BluSmart did not shut down for a single reason. It exited because capital intensity collided with a funding winter, and governance risks removed the margin for error.
| Rank | Startup | Peak Valuation (Approx.) | Key Investors | Primary Reason for Shutdown |
| 1 | The Good Glamm Group | $1.2-1.3 billion | Accel, Bessemer Venture Partners, Prosus, Warburg Pincus | Debt-fuelled roll-up strategy, delayed profitability, working-capital stress, inability to refinance |
| 2 | Hike | ~$1 billion | Tiger Global, SoftBank | Loss of core messaging relevance, failed pivots into gaming/Web3, declining user engagement |
| 3 | Dunzo | ~$700-800 million | Reliance Retail, Google, Blume Ventures | Unsustainable unit economics in hyperlocal delivery, high burn, funding pullback |
| 4 | Builder.ai | ~$600- 700 million | Qatar Investment Authority, Jungle Ventures | AI hype outpaced product reality, execution gaps, governance and cash-flow issues |
| 5 | BluSmart | ~$300-350 million | Alteria Capital, BlackSoil, Survam Partners | Capital-intensive EV fleet model, high fixed costs, funding slowdown amid tightening credit |
A More Institutional Ecosystem Emerges
Taken together, 2025’s shutdowns mark a shift in how India’s startup ecosystem is being judged.

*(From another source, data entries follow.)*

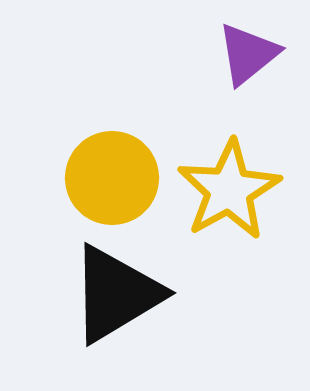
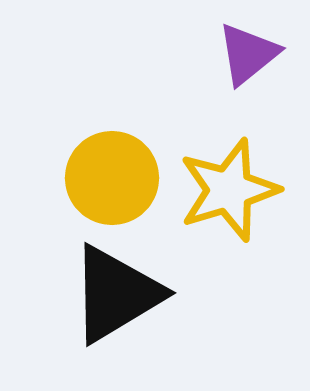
yellow star: rotated 12 degrees clockwise
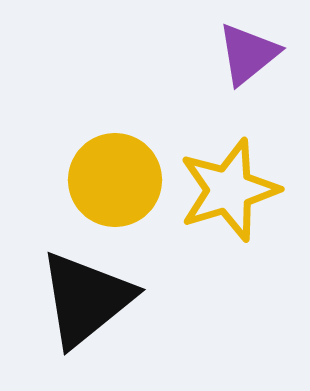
yellow circle: moved 3 px right, 2 px down
black triangle: moved 30 px left, 5 px down; rotated 8 degrees counterclockwise
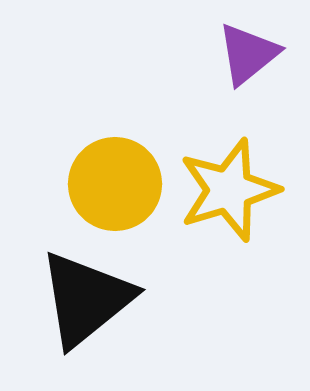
yellow circle: moved 4 px down
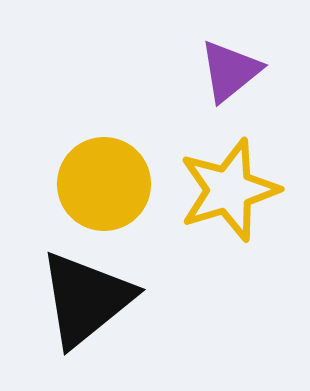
purple triangle: moved 18 px left, 17 px down
yellow circle: moved 11 px left
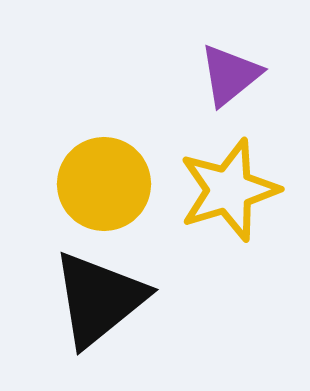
purple triangle: moved 4 px down
black triangle: moved 13 px right
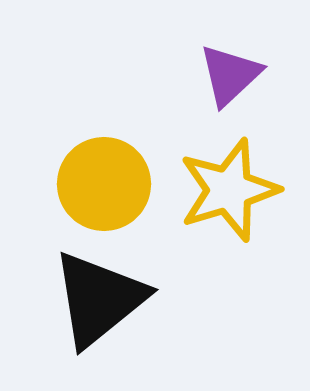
purple triangle: rotated 4 degrees counterclockwise
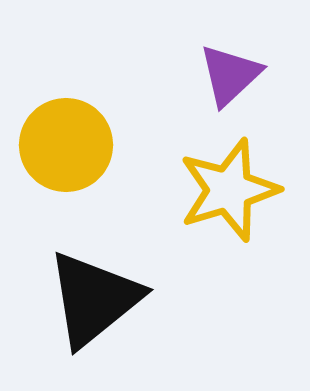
yellow circle: moved 38 px left, 39 px up
black triangle: moved 5 px left
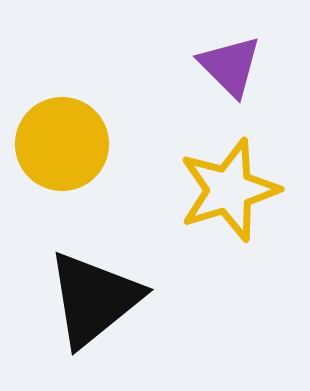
purple triangle: moved 9 px up; rotated 32 degrees counterclockwise
yellow circle: moved 4 px left, 1 px up
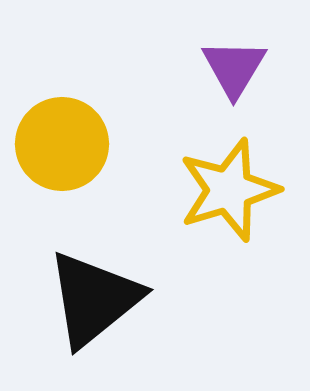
purple triangle: moved 4 px right, 2 px down; rotated 16 degrees clockwise
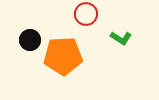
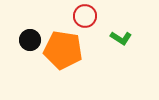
red circle: moved 1 px left, 2 px down
orange pentagon: moved 6 px up; rotated 12 degrees clockwise
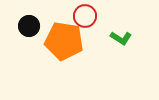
black circle: moved 1 px left, 14 px up
orange pentagon: moved 1 px right, 9 px up
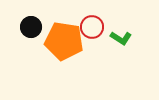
red circle: moved 7 px right, 11 px down
black circle: moved 2 px right, 1 px down
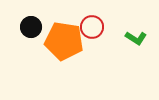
green L-shape: moved 15 px right
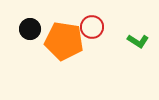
black circle: moved 1 px left, 2 px down
green L-shape: moved 2 px right, 3 px down
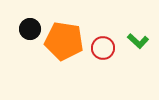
red circle: moved 11 px right, 21 px down
green L-shape: rotated 10 degrees clockwise
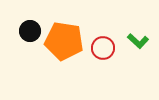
black circle: moved 2 px down
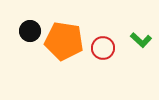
green L-shape: moved 3 px right, 1 px up
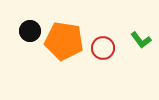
green L-shape: rotated 10 degrees clockwise
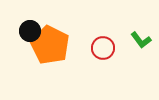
orange pentagon: moved 14 px left, 4 px down; rotated 18 degrees clockwise
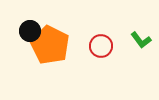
red circle: moved 2 px left, 2 px up
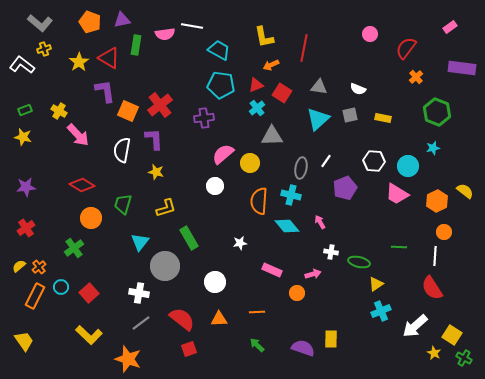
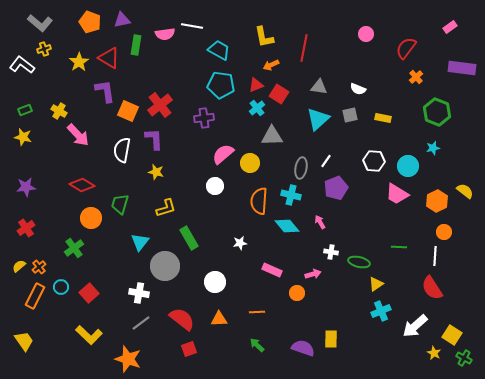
pink circle at (370, 34): moved 4 px left
red square at (282, 93): moved 3 px left, 1 px down
purple pentagon at (345, 188): moved 9 px left
green trapezoid at (123, 204): moved 3 px left
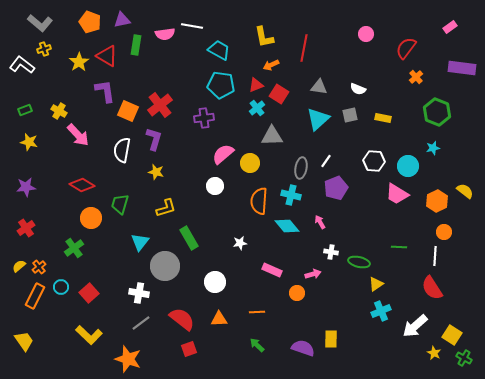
red triangle at (109, 58): moved 2 px left, 2 px up
yellow star at (23, 137): moved 6 px right, 5 px down
purple L-shape at (154, 139): rotated 20 degrees clockwise
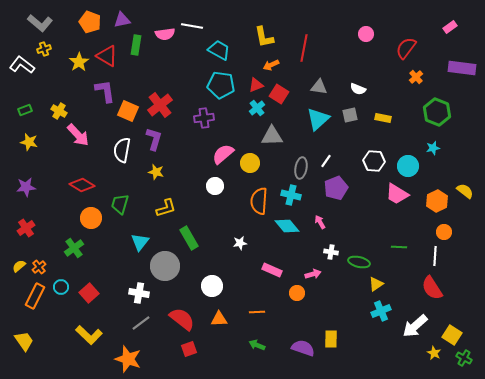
white circle at (215, 282): moved 3 px left, 4 px down
green arrow at (257, 345): rotated 21 degrees counterclockwise
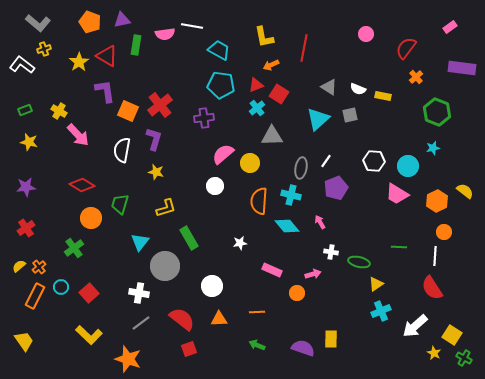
gray L-shape at (40, 23): moved 2 px left
gray triangle at (319, 87): moved 10 px right; rotated 24 degrees clockwise
yellow rectangle at (383, 118): moved 22 px up
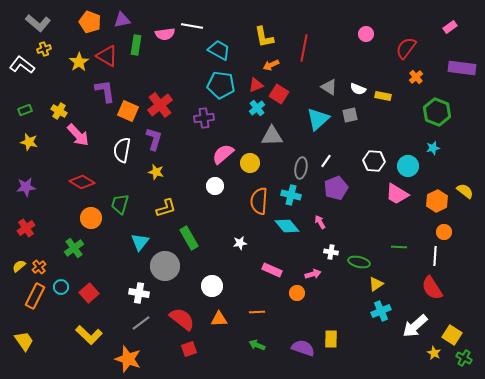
red diamond at (82, 185): moved 3 px up
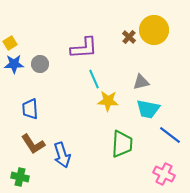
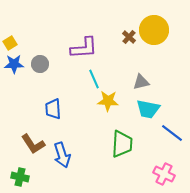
blue trapezoid: moved 23 px right
blue line: moved 2 px right, 2 px up
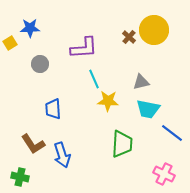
blue star: moved 16 px right, 36 px up
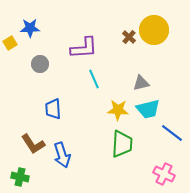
gray triangle: moved 1 px down
yellow star: moved 10 px right, 9 px down
cyan trapezoid: rotated 25 degrees counterclockwise
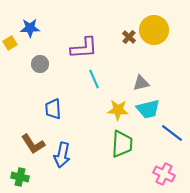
blue arrow: rotated 30 degrees clockwise
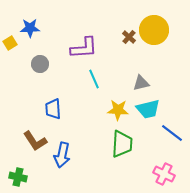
brown L-shape: moved 2 px right, 3 px up
green cross: moved 2 px left
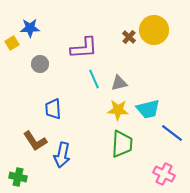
yellow square: moved 2 px right
gray triangle: moved 22 px left
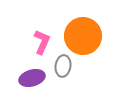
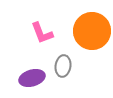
orange circle: moved 9 px right, 5 px up
pink L-shape: moved 9 px up; rotated 135 degrees clockwise
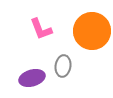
pink L-shape: moved 1 px left, 4 px up
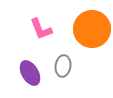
orange circle: moved 2 px up
purple ellipse: moved 2 px left, 5 px up; rotated 75 degrees clockwise
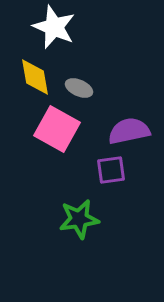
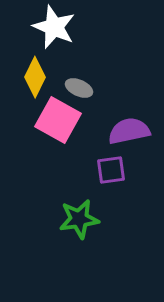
yellow diamond: rotated 36 degrees clockwise
pink square: moved 1 px right, 9 px up
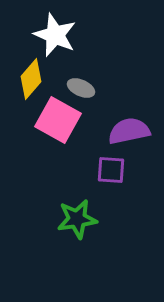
white star: moved 1 px right, 8 px down
yellow diamond: moved 4 px left, 2 px down; rotated 15 degrees clockwise
gray ellipse: moved 2 px right
purple square: rotated 12 degrees clockwise
green star: moved 2 px left
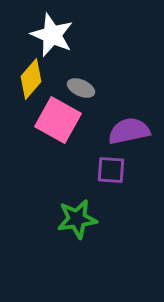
white star: moved 3 px left
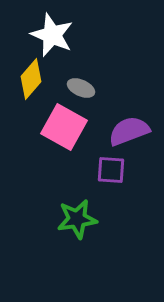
pink square: moved 6 px right, 7 px down
purple semicircle: rotated 9 degrees counterclockwise
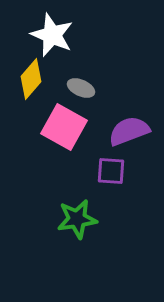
purple square: moved 1 px down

- Scale without profitability is no longer celebrated
- Debt-fuelled growth carries real penalties
- Governance and cash visibility are non-negotiable
- Product relevance matters as much as funding
This was not a year of panic. It was a year of enforcement.
India’s startup story is far from over but it is entering a more sober phase. Capital is still available, but it is cautious. Growth is still possible, but it must be earned. Valuations are still high, but they are no longer unconditional.
The fall in shutdown numbers may suggest calm. The companies that shut down suggest something else entirely: the ecosystem is learning to live without excess.
And that may ultimately be its most important correction yet.